How to learn Multiple Experiments And Interaction Risks for Experiment Design in Data Scientist for free

Why this matters

Data Scientists often run several experiments at the same time. If these collide, your metrics can be biased or diluted, leading to wrong decisions and wasted traffic.

Prioritization: choose which tests can safely run in parallel.
Design: pick traffic splits and bucketing that reduce collisions.
Inference: adjust for multiple comparisons to avoid false wins.
Operations: set guardrails to catch harmful interactions quickly.

Concept explained simply

When two or more experiments run together, they can influence each other. This is called interaction or interference. Example: a pricing test and a notification test both try to change the same user behavior (purchase). The effect you measure for one test may be inflated, reduced, or even reversed because of the other.

Mental model

Think of your product as a marketplace of limited attention and supply. Experiments compete for the same users, impressions, sessions, or supply (e.g., recommendations, ad slots). Interactions occur when experiments share any of these resources.

Common interaction channels

Sample overlap: the same user/session can be in multiple tests.
Surface overlap: tests change the same page, slot, or component.
Saturation/spillover: one user’s treatment affects others (network effects).
Carryover: earlier exposures affect later behavior (e.g., novelty, learning).
Shared systems: ranking, recommendations, auctions, caches.

Key risks and when they appear

Contamination: A user sees both treatments; effects mix.
Collision: Two experiments try to fill the same UI slot.
Suppression/cannibalization: One experiment steals conversions from another.
Metric drift: A shared system (like search ranking) shifts baselines globally.
Multiplicity: Many tests inflate Type I error (false positives).

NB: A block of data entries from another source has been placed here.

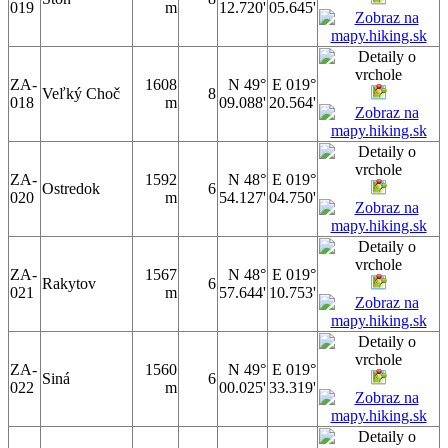
019
m
12.720'
05.645'
ZA-
1608
N 49°
E 019°
Veľký Choč
8
018
m
09.088'
20.564'
ZA-
1592
N 48°
E 019°
Ostredok
6
020
m
54.127'
04.750'
ZA-
1567
N 48°
E 019°
Rakytov
6
021
m
57.644'
10.753'
ZA-
1560
N 49°
E 019°
Siná
6
022
m
00.025'
33.319'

Planning: parallel vs sequential

Run sequentially when: high interaction risk, safety-critical changes, or global systems (ranking/auction) are involved.
Run in parallel when: disjoint audiences or surfaces, or when using strong isolation (MEGs) and guardrails.

Quick decision flow

Do tests share users or surfaces? If yes, risk is medium-high.
Does one test affect allocation/supply for the other (ranking, inventory)? If yes, run sequentially or use strong isolation.
Is interaction itself of interest? If yes, prefer a factorial design.

Designing for minimal interaction

Mutually Exclusive Groups (MEGs)

Partition users into non-overlapping buckets. Each experiment only uses its assigned MEG. This greatly reduces interference at the user level.

Trade-off: Each experiment gets less traffic, increasing runtime.
Tip: Keep a small global holdout/unused MEG for emergencies or future priority tests.

Choose the right bucketing unit

User-level: stable across sessions; best for most product experiments.
Session-level: avoid carryover but can fragment user experience.
Cluster-level: for network effects (e.g., geo, org, school, household).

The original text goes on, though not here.